Principles and practice of pediatric hematopoietic cell transplantation

1

Describe the types of transplant and their indications.

2

What is human leukocyte antigen typing, and how is it used for allogeneic hematopoietic stem cell transplantation?

Human leukocyte antigen (HLA) typing has had a tremendous impact on allogeneic hematopoietic stem cell transplantation (alloHCT) outcomes. HLA genes are part of the major histocompatibility complex, responsible for alloreactivity because of minor and major HLA mismatch between patient and donor. HLA genes are located on chromosome 6, and HLA antigens are divided into two groups. Class I consists of HLA-A, HLA-B, and HLA-C and Class II includes HLA-DP, HLA-DQ, and HLA-DRBI.

HLA typing can be performed on blood samples or buccal swabs. The current standard is to perform matching by analyzing DNA at the allelic level, which is more precise than antigen typing. Over the decades, the level of matching for unrelated donors has evolved from matching at 8 alleles (HLA-A, HLA-B, HLA-C, and HLA-DRBI) to 10 alleles (HLA-A, HLA-B, HLA-C, HLA-DQ, and HLA-DRBI). When several 10 out of 10 (10/10) HLA-matched donors are available, typing can be extended to 12 alleles (to include HLA-DPB1). A better match is associated with better outcomes because of lower risk of graft versus host disease (GVHD) and graft rejection.

For sibling and haploidentical donors, HLA typing should be performed at 10 HLA alleles. In the past, siblings were typed at 6 alleles (HLA-A, HLA-B, and HLA-DRBI). Occasionally, however, 6 out of 6 HLA-matched siblings may not be a 10/10 match.

For unrelated umbilical cord blood (CB) transplants, HLA typing has also evolved. In the past, antigen typing was performed for HLA-A, HLA-B, and allelic typing for HLA-DRB1; however, CB is now typed at the allelic level for all 6 loci.

3

What are the different types of donors considered for alloHCT?

AlloHCT donors can be broadly divided into two groups: HLA-matched sibling donors (MSD) and alternate donors. Alternate donors can be further subdivided into mismatched family donors (50%–90% HLA matched) or unrelated donors, which include adult unrelated donors and unrelated umbilical CB (HLA matched [100% matching] or mismatched [70%–90% match]).

The use of an MSD is the gold standard and is associated with best overall outcomes because of lower risk of acute GVHD. Conversely, a MSD is associated with higher incidence of leukemia relapse, likely because of lower alloreactivity provided by donor immune system. When an HLA-matched sibling is unavailable, a 10/10 HLA-matched unrelated donor (MUD) is preferred. If 10/10 MUD is also unavailable, depending on a center’s experience, haploidentical or unrelated umbilical cord can be chosen as donor for alloHCT.

4

What types of hematopoietic cell sources can be used for alloHCT?
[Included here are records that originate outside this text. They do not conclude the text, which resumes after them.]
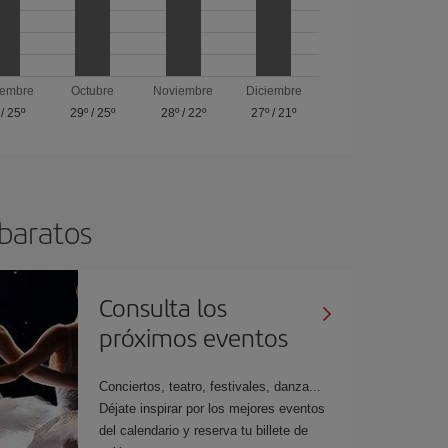
iembre
Octubre
Noviembre
Diciembre
/
25º
29º
/
25º
28º
/
22º
27º
/
21º
 baratos
Consulta los
próximos eventos
Conciertos, teatro, festivales, danza...
Déjate inspirar por los mejores eventos
del calendario y reserva tu billete de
Hematopoietic cells can be obtained from the bone marrow (BM), peripheral blood (PBSC), or umbilical CB. BM harvests from related and unrelated donors are performed under general anesthesia. The most common side effect is procedural pain, which typically resolves in 1 to 2 weeks. Some centers use granulocyte colony-stimulating factor (G-CSF) mobilization to increase the number of CD34 ⁺ cells in the BM, especially when the donor’s weight is lower than the recipient’s weight.

For PBSC donation, G-CSF is administered to the donors for 4 to 5 days. Most donors require temporary placement of a double lumen catheter (i.e., in the internal jugular vein) for an apheresis procedure. The procedure takes approximately 4 to 6 hours to complete and may require a second day of apheresis.

In pediatrics, BM is the preferred stem cell source for alloHCT because it is associated with a lower incidence of chronic graft versus host disease (cGVHD). This is particularly true for patients with nonmalignant diseases when GVHD is not beneficial for cure. For patients with pre-alloHCT comorbidities, especially infectious concerns, PBSC is used because neutrophil recovery is much faster.